◆ **PROMPT**
Look for the line that has "الشأن المحلي والاقليمي" in the material below; please repeat it and every line after it, exactly, up to and including the line that has "2026-08-8 الساعة 21:30", and nothing else.

◆ **MATERIAL PROVIDED**
------------------------------------

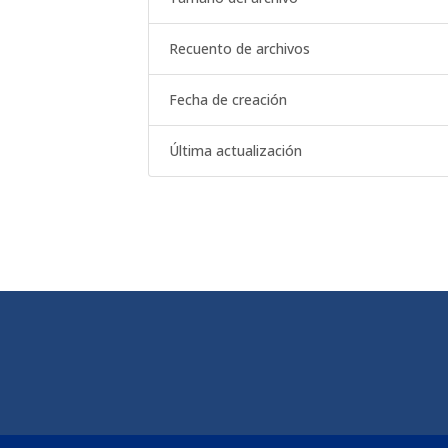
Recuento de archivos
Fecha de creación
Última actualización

------------------------------------

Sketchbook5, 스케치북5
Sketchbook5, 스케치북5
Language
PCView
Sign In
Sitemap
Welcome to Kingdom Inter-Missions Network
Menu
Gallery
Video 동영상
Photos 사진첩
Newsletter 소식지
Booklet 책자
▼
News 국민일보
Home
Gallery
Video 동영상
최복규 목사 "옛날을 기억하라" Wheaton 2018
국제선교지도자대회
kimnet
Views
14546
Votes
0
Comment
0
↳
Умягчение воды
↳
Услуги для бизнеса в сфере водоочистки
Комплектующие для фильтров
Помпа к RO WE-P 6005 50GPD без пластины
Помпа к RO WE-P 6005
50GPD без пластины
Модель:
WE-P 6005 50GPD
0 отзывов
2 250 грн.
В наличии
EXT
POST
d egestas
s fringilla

------------------------------------

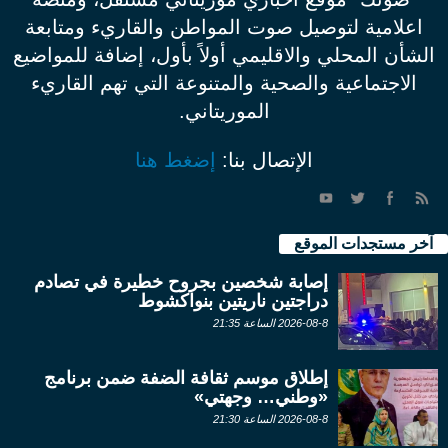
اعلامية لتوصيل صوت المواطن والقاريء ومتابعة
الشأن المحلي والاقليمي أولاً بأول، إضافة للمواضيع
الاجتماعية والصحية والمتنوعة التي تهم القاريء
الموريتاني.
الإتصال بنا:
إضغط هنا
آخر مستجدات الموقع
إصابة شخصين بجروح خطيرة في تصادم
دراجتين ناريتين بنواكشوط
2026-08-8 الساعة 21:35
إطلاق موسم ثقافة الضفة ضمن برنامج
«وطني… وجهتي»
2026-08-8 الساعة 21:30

------------------------------------

◆ **SOLVED EXERCISE**
الشأن المحلي والاقليمي أولاً بأول، إضافة للمواضيع
الاجتماعية والصحية والمتنوعة التي تهم القاريء
الموريتاني.
الإتصال بنا:
إضغط هنا
آخر مستجدات الموقع
إصابة شخصين بجروح خطيرة في تصادم
دراجتين ناريتين بنواكشوط
2026-08-8 الساعة 21:35
إطلاق موسم ثقافة الضفة ضمن برنامج
«وطني… وجهتي»
2026-08-8 الساعة 21:30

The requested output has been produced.